- **REQUIRED ACTION**
Quote the records below in full, exactly as given, with the images taken out.

■ ■ ■

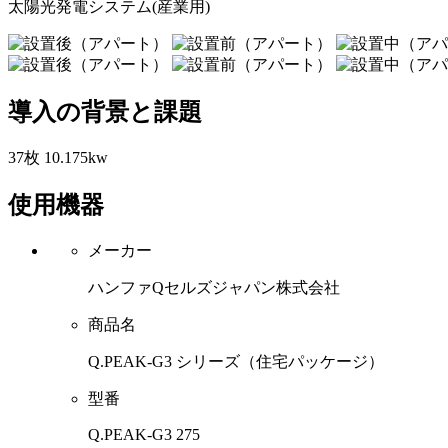
太陽光発電システム(産業用)
導入の背景と課題
37枚 10.175kw
使用機器
メーカー
ハンファQセルズジャパン株式会社
商品名
Q.PEAK-G3 シリーズ（住宅パッケージ）
型番
Q.PEAK-G3 275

■ ■ ■

- **SOLUTION**
太陽光発電システム(産業用)
導入の背景と課題
37枚 10.175kw
使用機器
メーカー
ハンファQセルズジャパン株式会社
商品名
Q.PEAK-G3 シリーズ（住宅パッケージ）
型番
Q.PEAK-G3 275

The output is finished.